There are no records indicating when the cottages were built. They were operated year-round for vacationers, hunters, and fishermen, having wood stoves for heat. The original name was Grey Shingles, advertised in 1940 as modern cottages, and operated by Mr. and Mrs. W.A. Saunders. Purchased in the late 40's by Mr. and Mrs. John Windhorst, breakfast was served and rowboats were for rent - "Bring your outboard if you wish" reads the brochure! The property became "Grey Shingles Club" in the 1970's under the Clarke family. They termed Grey Shingles as "The Ultimate in Rusticity"! There were rooms available in The Main Lodge, our home, and the property had 8 acres at that time. There were 4 additional units in a motel grouping, but two fires days apart in June of 1971 demolished them. What remains we call The Ruins, located behind Sweet Apple Camp. Our hope is that we can stabilize the stonework and use this area for our campfires in 2018.
The main house is circa 1910, and had 60 acres of land. Adolph Christensen purchased the property in 1925. As the superintendant of schools in Avon, MA, his purpose was to "improve this property and build and establish a summer camp for girls". Camp Ehawee (Hawk) was run from about 1926 - 1934, when Mr.
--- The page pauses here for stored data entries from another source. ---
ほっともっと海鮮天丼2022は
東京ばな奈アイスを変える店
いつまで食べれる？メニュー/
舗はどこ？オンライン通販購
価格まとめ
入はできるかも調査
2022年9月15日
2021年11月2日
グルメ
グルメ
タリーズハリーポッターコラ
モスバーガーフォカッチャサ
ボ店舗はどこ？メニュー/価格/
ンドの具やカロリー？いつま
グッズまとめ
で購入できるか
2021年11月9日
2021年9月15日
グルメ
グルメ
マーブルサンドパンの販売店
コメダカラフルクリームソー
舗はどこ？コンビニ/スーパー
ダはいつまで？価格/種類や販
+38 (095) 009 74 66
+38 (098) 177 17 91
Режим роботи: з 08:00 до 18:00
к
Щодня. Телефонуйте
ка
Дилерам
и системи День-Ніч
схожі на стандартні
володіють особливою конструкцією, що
Christensen lost the property to the bank. The Rec Hall was built for the camp and served as the gathering place for the girls meals, plays, and games.
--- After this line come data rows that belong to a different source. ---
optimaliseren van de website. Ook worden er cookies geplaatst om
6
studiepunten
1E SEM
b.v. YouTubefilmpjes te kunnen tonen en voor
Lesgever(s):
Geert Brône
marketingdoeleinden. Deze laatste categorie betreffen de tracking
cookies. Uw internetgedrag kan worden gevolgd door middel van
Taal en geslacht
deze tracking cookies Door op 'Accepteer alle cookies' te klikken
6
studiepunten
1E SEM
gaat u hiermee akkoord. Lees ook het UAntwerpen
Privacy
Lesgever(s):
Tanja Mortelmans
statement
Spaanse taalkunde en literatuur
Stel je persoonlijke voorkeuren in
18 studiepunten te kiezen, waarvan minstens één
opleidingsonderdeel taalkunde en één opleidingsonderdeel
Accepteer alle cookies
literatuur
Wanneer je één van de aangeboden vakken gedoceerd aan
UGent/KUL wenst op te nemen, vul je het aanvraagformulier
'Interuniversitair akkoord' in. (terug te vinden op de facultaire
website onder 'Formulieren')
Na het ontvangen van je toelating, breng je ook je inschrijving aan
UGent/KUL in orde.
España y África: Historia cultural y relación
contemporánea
Today, we continue the history of this wonderful place as Grey Shingles Camps! Our Guests come from all over the world, as so many have in the past 75 years, to enjoy "the coolness of pine trees, the charm of old maples - pleasant days and restful nights", and the fun of summer camp in New Hampshire!
Historical Photos of Grey Shingles Camps
"Castle" Camps in 1955
"Castle" Camps in 1955. These were located on either side of what we now call 'the ruins' which is the remaining stonework, including the fireplace, on the property today.
"Castle" Camp Closeup
These Camps are no longer with us but the fireplace and a good portion of the stonework on either side remains which we now call "the ruins". This photo was taken in 1955.
Rust Pond Camp in July of 1962
This is how Rust Pond Camp appeared in July of 1962. The spruce trees on either end are now over 100ft. tall! The roof is no longer red.
Back of Grey Shingles Camps Rec Hall in 1962
This is how the back of the Rec Hall appeared in 1962. It looks much the same today with a few changes.
Grey Shingles Camps Rec Hall interior in 1984
This is the interior of Grey Shingles Camps Rec Hall as it appeared in 1984. The Rec Hall today is still a favorite gathering place for our guests.